Page-level text extractions -
****************************************
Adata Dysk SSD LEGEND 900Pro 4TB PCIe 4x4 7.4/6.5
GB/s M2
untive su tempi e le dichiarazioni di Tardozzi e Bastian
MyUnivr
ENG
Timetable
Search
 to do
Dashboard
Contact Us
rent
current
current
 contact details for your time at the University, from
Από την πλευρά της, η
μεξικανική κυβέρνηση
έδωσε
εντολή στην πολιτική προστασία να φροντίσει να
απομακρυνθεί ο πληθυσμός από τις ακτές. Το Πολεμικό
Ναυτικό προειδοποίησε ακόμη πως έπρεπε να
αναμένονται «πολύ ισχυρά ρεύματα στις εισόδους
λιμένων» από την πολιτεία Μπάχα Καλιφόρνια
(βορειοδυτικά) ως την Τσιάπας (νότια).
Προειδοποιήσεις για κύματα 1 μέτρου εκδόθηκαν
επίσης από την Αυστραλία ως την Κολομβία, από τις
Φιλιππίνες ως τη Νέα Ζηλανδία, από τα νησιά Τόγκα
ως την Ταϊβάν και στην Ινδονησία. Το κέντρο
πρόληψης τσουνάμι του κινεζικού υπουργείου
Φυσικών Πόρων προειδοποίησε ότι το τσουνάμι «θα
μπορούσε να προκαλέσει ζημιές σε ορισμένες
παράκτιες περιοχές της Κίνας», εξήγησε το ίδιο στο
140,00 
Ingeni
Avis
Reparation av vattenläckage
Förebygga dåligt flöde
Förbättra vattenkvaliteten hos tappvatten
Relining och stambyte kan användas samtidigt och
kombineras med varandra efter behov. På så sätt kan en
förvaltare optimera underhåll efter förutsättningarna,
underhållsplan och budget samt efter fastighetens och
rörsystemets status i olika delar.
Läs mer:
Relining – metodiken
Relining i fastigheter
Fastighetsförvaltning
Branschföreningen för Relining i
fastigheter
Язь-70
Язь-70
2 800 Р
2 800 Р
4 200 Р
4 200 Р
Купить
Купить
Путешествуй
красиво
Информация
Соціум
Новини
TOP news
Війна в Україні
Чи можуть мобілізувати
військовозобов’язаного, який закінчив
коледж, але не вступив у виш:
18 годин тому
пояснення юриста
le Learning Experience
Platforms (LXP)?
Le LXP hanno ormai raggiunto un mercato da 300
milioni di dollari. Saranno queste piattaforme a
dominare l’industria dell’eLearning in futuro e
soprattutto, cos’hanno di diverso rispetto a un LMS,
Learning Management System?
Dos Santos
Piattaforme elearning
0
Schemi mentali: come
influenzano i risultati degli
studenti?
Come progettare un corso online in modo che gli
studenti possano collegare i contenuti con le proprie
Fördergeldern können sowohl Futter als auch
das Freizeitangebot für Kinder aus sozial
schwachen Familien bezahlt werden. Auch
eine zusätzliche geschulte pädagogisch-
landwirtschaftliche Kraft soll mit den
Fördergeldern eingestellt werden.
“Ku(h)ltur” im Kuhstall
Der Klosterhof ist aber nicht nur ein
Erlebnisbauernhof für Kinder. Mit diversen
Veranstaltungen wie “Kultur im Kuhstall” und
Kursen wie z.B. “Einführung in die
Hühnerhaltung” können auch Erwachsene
****************************************
Exercise -
From the records above, copy every line that includes the word "studenti".

Answer space -
studenti?
studenti possano collegare i contenuti con le proprie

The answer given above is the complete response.